MK: Right. So, those are great, great examples, but I also want to make sure we’re realistic. And could you speak a bit about how often LAPIP is successful? I mean, is that a standard result, or are there times that sometimes it doesn’t save the implant as intended?

AH: Well, you know, that’s interesting, because I’ve been kind of looking at some cases that I didn’t get exactly the results I wanted, or we had to take the implant out. I think LAPIP works in the majority of cases. I think it’s a great first-line treatment because it’s non-traumatic, it gets rid of the infection very quickly, and then allows you to reevaluate the case over time to see if the retreatment is necessary, or maybe the implant has to come out. I’ve had a couple cases that the, you know, we did LAPIP once, we let it heal, we did our maintenance on our patients, and we just didn’t get the result we wanted. So we tried again. That’s nice thing about LAPIP, and LANAP actually, is because we’re not removing tissue, we’re not losing tissue. We could retreat these patients again and see what we can get.

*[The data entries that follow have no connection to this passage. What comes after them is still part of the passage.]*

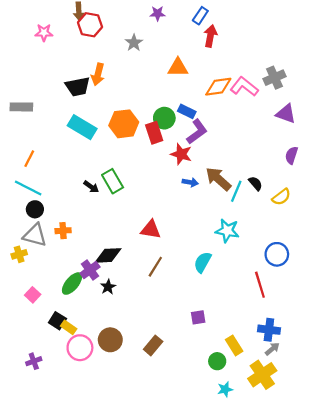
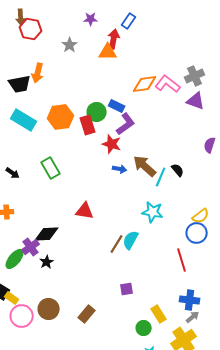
red arrow: (210, 36) -> (114, 39), moved
orange triangle: (178, 67) -> (108, 52), moved
purple triangle: (286, 114) -> (196, 101), moved
black arrow: (91, 187) -> (13, 173), moved
yellow semicircle: (281, 197) -> (201, 216), moved
brown line: (155, 267) -> (117, 244), moved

And one case comes to mind where the patient had severe bone loss around the implant. Ideally, probably, if the patient would have seen nine other periodontists or oral surgeons, they probably would have recommend to take the implant out. I gave it a chance because we have the LAPIP procedure in our armamentarium. Over the course of a year or year and 1/2, it just never resolved and the infection kept coming back, so we ended up taking the implant out. But it was hopeless, I think was a hopeless case to begin with. I think LAPIP itself was the Hail Mary Pass. Now what’s interesting is, I just saw a case this past week where we did LAPIP. It seemed to resolve a bit, then I saw her again for her last maintenance, and the infection came back again. I told the patient, “Well, you know, we’re gonna have to take the implant out or we can try the laser, the LAPIP procedure again.” We opted to try it again to see what would happen, because we have nothing to lose and everything to gain.

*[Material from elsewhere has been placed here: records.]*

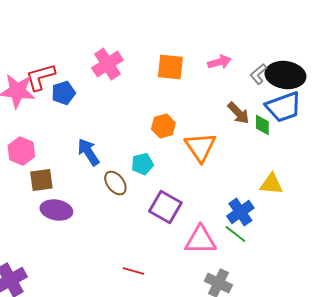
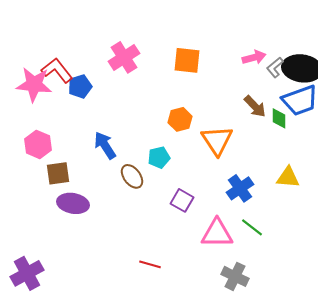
pink arrow: (219, 62) -> (254, 57), moved
red L-shape: (40, 77) -> (57, 70), turned 68
purple square: (165, 207) -> (182, 200), size x0.7
blue cross: (240, 212) -> (240, 188), moved

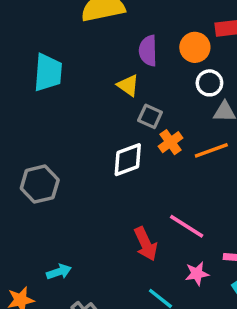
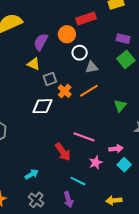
purple semicircle: (148, 51) -> (41, 42), turned 42
gray square: (150, 116) -> (50, 79), turned -32
white diamond: (128, 160) -> (42, 106), turned 30
cyan arrow: (59, 272) -> (32, 174), moved

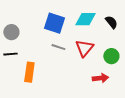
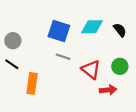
red triangle: (84, 48) -> (91, 70), moved, turned -30
black line: (10, 54) -> (12, 64), turned 40

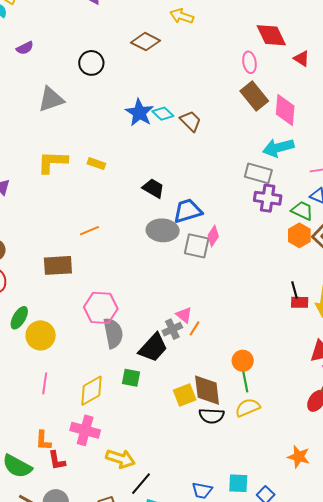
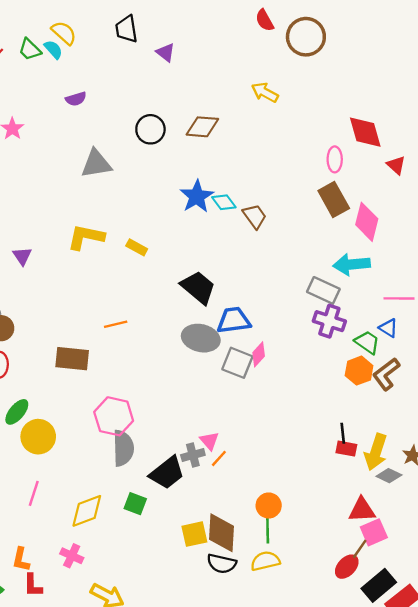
brown diamond: (145, 42) -> (202, 127), moved, turned -32
black trapezoid: (153, 188) -> (198, 287), size x1.4
pink cross: (85, 430) -> (72, 556), size x0.7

What was interesting was, the common thing between the two cases were: one, they were both lower posterior implants, but the other thing was, they didn’t have a large amount, they didn’t have really any, attached gingiva around them. I’m starting to come up with, I guess, my own little hypothesis that the amount of attached gingiva that is present or thick tissues that is present around the implants is very important to the success of really any peri-implantitis treatment, whether it’s LAPIP or traditional surgery. So I have a feeling that the more cases I see, I’m gonna be looking more for the attached gingiva, for the thicker tissue around the implant on dealing with how successful the case is gonna be. Now, mind you, in both cases the amount of bone loss was severe, like I said, LAPIP was the Hail Mary here to see if we can save the implant, and, we’ll go from there and see what’s going on. So does it work 100% of time? Well, nothing works 100% time except extraction of teeth or implants, but I think the LAPIP protocol itself is a great way to at least give the implants a chance in cases where you say, “I don’t know what’s gonna happen. Let’s see what happens in this case,” where you would normally try to take the implant out. If the implant is loose, though – kind of like flapping in the breeze loose, it’s time to take the implant out, I think. I think it’s a much more predictable procedure. Then graft the case and then go from there.

MK: Very good. Well, that’s a fair statement, I suppose. Dr. Honigman, thanks for your time this morning. I know you’re teaching some LANAP clinicians today, so I’ll let you get going to do that. And again, thanks for thanks for being here.

AH: Always a pleasure, Marty. Thanks a lot.